While the Republican Party is taking a nosedive in popularity, she says: “Does anybody remember Charlie Sheen when he was kind of going crazy … And he was going around, jumping around saying ‘Winning, winning, we’re winning’? Well I kind of feel like that, we are winning. And I’m not on any drugs.”

People snicker about how dumb she is. Twitter erupts into sarcastic hashtags: #RandiLulz, #CandywithRandi and #RandiLogic. She’s considered a ditz — the Senate’s reliable airhead. Still, Randi gets ratings!

People tune in to her media appearances just waiting for her to say something stupid. It’s like NASCAR—part fandom, part hoping for a crash. It’s self-perpetuating: Because she’s shameless and not too bright, she becomes fascinating at a Real Housewives level. Her profile grows, and soon the conventional wisdom is that she’s very popular. Pundits deem her a kingmaker. “People find her very compelling,” liberal talking heads concede. Conservatives say Randi is Everywoman, the voice for mothers and career women alike. “And look, we’re talking about her again!” they all agree.

But Randi has a problem with the facts. They seem to elude her. She repeatedly says we have a trillion-dollar deficit when, according to the CBO, it’s only $378 billion. Plus she mixes up deficit and debt when she tries to show off her political philosophy. The Beltway press diligently points this out with a smirk. She’s “ambitious”—a word her detractors say with a snarl. “But easy on the eyes,” her supporters counter. The debate becomes Pretty vs. Pretty Dumb.

Randi tries to position herself as above this fray. “The fact-checking is not fact-checking. These are people with a bias. It’s purely an opinion. The stuff is so ludicrous I don’t even read it,” she says of her critics.

The headline is: “Randi Admits She Doesn’t Read!” The Internet breaks out in a rash of mansplaining. She’s dubbed Bluegrass Barbie.

Then an interview with Businessweek comes out.
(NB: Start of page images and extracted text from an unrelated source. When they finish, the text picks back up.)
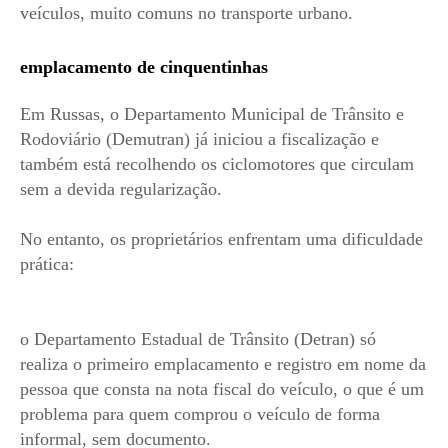
veículos, muito comuns no transporte urbano.
emplacamento de cinquentinhas
Em Russas, o Departamento Municipal de Trânsito e
Rodoviário (Demutran) já iniciou a fiscalização e
também está recolhendo os ciclomotores que circulam
sem a devida regularização.
No entanto, os proprietários enfrentam uma dificuldade
prática:
o Departamento Estadual de Trânsito (Detran) só
realiza o primeiro emplacamento e registro em nome da
pessoa que consta na nota fiscal do veículo, o que é um
problema para quem comprou o veículo de forma
informal, sem documento.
Asked specifically for a “nondead” ideal Fed Chairman, Randi answers, “Friedman would probably be pretty good, too, and he’s not an Austrian, but he would be better than what we have.” Milton Friedman died in 2006. The next two news cycles are guffawing about Madam President’s zombie cabinet: Paul of the Dead.

“Hacks and haters!” decries Randi.


The media hangs on her every word. They use her lack of civics knowledge as a peg to write explainers. On Syria, Randi says: “I think the failure of the Obama Administration has been we haven’t engaged the Russians enough or the Chinese enough on this, and I think they were engaged.” And because it’s the Drone Bimbo, we’d have weeks of blog posts about Cold War proxy battlefields pointing out how Russia is not on the same side as the U.S. in Syria.

Randi inspires a genre of columns: Ms. Paul said this, what she doesn’t understand is this.

Next come the serious think pieces asking whether Randi Paul is smart enough to be president. “Ms. Paul has drive and voter appeal but her grasp of basic economic and foreign policy issues makes even her most ardent supporters pause,” pundits write. They all entertain the idea that sexism plays a role in how the media treat her, but solemnly insist that doesn’t negate her basic lack of competency when it came to policy issues.

“If I were their journalism teacher in college, I would fail them,” Randi says in response to being caught plagiarizing a couple of speeches, an op-ed and a a few pages of her book. She had no credibility to lose. She was already a national punch line. A meme. A joke. A shiny distraction. And now she’s also a proven plagiarist. She’s referred to as “silly.” A silly airhead.

There’s a collective condescending chuckle at the thought of a girl like her in the Oval Office. Right?